Set the environment variable HYDRA_FULL_ERROR=1 for a complete stack trace.
wandb: 🚀 View run Llama_QA_LORA_11-27_15-00-16_pretrain_PCA95_subj12_fsdp_test_visual at: https://wandb.ai/vbosch/CorText_llama/runs/3bafvb8b
wandb: Find logs at: wandb/run-20241127_150016-3bafvb8b/logs
[2024-11-27 15:03:55,934] torch.distributed.elastic.multiprocessing.api: [WARNING] Sending process 953481 closing signal SIGTERM
[2024-11-27 15:03:56,299] torch.distributed.elastic.multiprocessing.api: [ERROR] failed (exitcode: 1) local_rank: 0 (pid: 953480) of binary: /home/staff/v/vbosch/.conda/envs/BQA_n/bin/python
Traceback (most recent call last):
  File "/home/staff/v/vbosch/.conda/envs/BQA_n/bin/accelerate", line 8, in <module>
    sys.exit(main())
  File "/home/staff/v/vbosch/.conda/envs/BQA_n/lib/python3.10/site-packages/accelerate/commands/accelerate_cli.py", line 48, in main
    args.func(args)
  File "/home/staff/v/vbosch/.conda/envs/BQA_n/lib/python3.10/site-packages/accelerate/commands/launch.py", line 1161, in launch_command
    multi_gpu_launcher(args)
  File "/home/staff/v/vbosch/.conda/envs/BQA_n/lib/python3.10/site-packages/accelerate/commands/launch.py", line 799, in multi_gpu_launcher
    distrib_run.run(args)
  File "/home/staff/v/vbosch/.conda/envs/BQA_n/lib/python3.10/site-packages/torch/distributed/run.py", line 803, in run
    elastic_launch(
  File "/home/staff/v/vbosch/.conda/envs/BQA_n/lib/python3.10/site-packages/torch/distributed/launcher/api.py", line 135, in __call__
    return launch_agent(self._config, self._entrypoint, list(args))
  File "/home/staff/v/vbosch/.conda/envs/BQA_n/lib/python3.10/site-packages/torch/distributed/launcher/api.py", line 268, in launch_agent
    raise ChildFailedError(
torch.distributed.elastic.multiprocessing.errors.ChildFailedError: 

Checking what is in the config that wandb is trying to serialize, I find the following, this seems to be the lora_config (I cut off some of the config because its so large, this should be sufficient info I hope).

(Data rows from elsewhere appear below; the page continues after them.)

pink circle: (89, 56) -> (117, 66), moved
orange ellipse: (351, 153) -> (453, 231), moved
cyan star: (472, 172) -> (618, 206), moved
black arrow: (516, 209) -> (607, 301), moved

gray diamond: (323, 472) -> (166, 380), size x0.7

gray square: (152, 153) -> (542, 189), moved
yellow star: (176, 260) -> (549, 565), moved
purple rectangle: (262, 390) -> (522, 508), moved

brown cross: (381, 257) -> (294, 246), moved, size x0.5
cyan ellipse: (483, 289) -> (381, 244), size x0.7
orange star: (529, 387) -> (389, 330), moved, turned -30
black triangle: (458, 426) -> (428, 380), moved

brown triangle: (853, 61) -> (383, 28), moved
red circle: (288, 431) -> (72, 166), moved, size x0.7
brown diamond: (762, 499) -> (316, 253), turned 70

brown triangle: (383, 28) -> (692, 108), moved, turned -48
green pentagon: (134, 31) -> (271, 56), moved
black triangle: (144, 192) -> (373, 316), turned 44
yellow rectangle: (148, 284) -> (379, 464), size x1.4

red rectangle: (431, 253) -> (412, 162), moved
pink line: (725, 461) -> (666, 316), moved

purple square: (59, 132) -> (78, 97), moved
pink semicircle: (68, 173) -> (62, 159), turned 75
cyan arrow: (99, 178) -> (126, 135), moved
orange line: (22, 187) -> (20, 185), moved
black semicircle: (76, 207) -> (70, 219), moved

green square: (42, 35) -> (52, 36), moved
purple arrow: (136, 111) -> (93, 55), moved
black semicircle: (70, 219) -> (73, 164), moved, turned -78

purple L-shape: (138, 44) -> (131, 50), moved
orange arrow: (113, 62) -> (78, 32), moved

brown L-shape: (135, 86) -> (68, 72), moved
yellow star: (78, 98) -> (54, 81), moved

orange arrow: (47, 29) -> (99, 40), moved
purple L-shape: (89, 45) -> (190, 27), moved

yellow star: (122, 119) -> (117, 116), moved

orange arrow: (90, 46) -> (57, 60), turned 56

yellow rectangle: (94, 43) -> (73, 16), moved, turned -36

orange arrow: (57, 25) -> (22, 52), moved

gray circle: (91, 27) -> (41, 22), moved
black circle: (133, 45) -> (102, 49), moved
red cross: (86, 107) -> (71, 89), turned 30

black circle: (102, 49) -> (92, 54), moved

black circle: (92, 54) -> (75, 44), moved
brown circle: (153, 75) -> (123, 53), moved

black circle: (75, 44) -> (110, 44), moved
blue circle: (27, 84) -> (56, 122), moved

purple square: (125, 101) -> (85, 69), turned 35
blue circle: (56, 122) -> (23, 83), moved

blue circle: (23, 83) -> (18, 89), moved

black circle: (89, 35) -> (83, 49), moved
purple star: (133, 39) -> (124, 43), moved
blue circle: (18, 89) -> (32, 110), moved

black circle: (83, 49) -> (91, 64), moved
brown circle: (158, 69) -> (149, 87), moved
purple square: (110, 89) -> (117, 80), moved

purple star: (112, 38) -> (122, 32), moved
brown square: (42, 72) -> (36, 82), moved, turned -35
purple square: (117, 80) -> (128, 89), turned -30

> /home/staff/v/vbosch/.conda/envs/BQA_n/lib/python3.10/site-packages/wandb/sdk/interface/interface.py(186)publish_config()
-> cfg = self._make_config(data=data, key=key, val=val)
(Pdb) data
{'peft_config': {'default': {'peft_type': <PeftType.LORA: 'LORA'>, 'auto_mapping': None, 'base_model_name_or_path': None, 'revision': None, 'task_type': 'CAUSAL_LM', 'inference_mode': False, 'r': 32, 'target_modules': ['q_proj', 'v_proj'], 'lora_alpha': 16, 'lora_dropout': 0.05, 'fan_in_fan_out': False, 'bias': 'none', 'use_rslora': False, 'modules_to_save': None, 'init_lora_weights': True, 'layers_to_transform': None, 'layers_pattern': None, 'rank_pattern': {}, 'alpha_pattern': {}, 'megatron_config': None, 'megatron_core': 'megatron.core', 'loftq_config': {}, 'use_dora': False, 'layer_replication': None, 'runtime_config': {'ephemeral_gpu_offload': False}}}, 'vocab_size': 32001, 'max_position_embeddings': 4096, 'hidden_size': 4096, 'intermediate_size':   ... etc. 

Expected behavior

For Wandb to not log the peftconfig or for the config to be json serializable.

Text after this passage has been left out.